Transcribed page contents
....

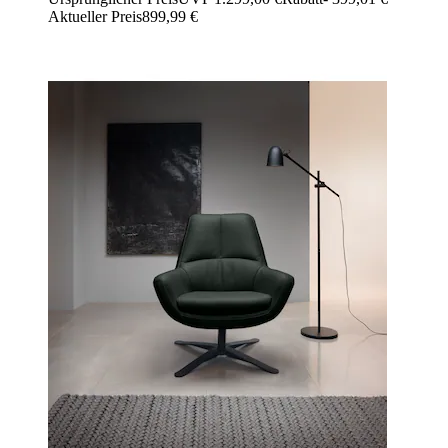
Aktueller Preis
899,99 €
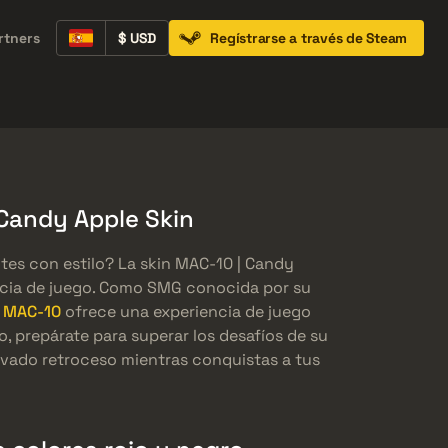
rtners
$ USD
Regístrarse a través de Steam
Containers
Music Kits
Pins
Patches
Candy Apple Skin
tes con estilo? La skin MAC-10 | Candy
encia de juego. Como SMG conocida por su
n MAC-10
ofrece una experiencia de juego
, prepárate para superar los desafíos de su
levado retroceso mientras conquistas a tus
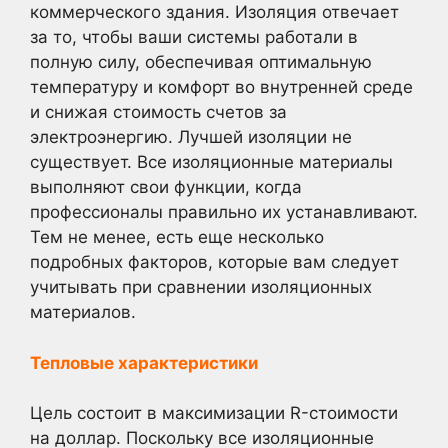
коммерческого здания. Изоляция отвечает
за то, чтобы ваши системы работали в
полную силу, обеспечивая оптимальную
температуру и комфорт во внутренней среде
и снижая стоимость счетов за
электроэнергию. Лучшей изоляции не
существует. Все изоляционные материалы
выполняют свои функции, когда
профессионалы правильно их устанавливают.
Тем не менее, есть еще несколько
подробных факторов, которые вам следует
учитывать при сравнении изоляционных
материалов.
Тепловые характеристики
Цель состоит в максимизации R-стоимости
на доллар. Поскольку все изоляционные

....

### What you should do
In the copy, leave out the pictures and restate the records exactly.

### Written response
Aktueller Preis
899,99 €
rtners
$ USD
Regístrarse a través de Steam
Containers
Music Kits
Pins
Patches
Candy Apple Skin
tes con estilo? La skin MAC-10 | Candy
encia de juego. Como SMG conocida por su
n MAC-10
ofrece una experiencia de juego
, prepárate para superar los desafíos de su
levado retroceso mientras conquistas a tus
коммерческого здания. Изоляция отвечает
за то, чтобы ваши системы работали в
полную силу, обеспечивая оптимальную
температуру и комфорт во внутренней среде
и снижая стоимость счетов за
электроэнергию. Лучшей изоляции не
существует. Все изоляционные материалы
выполняют свои функции, когда
профессионалы правильно их устанавливают.
Тем не менее, есть еще несколько
подробных факторов, которые вам следует
учитывать при сравнении изоляционных
материалов.
Тепловые характеристики
Цель состоит в максимизации R-стоимости
на доллар. Поскольку все изоляционные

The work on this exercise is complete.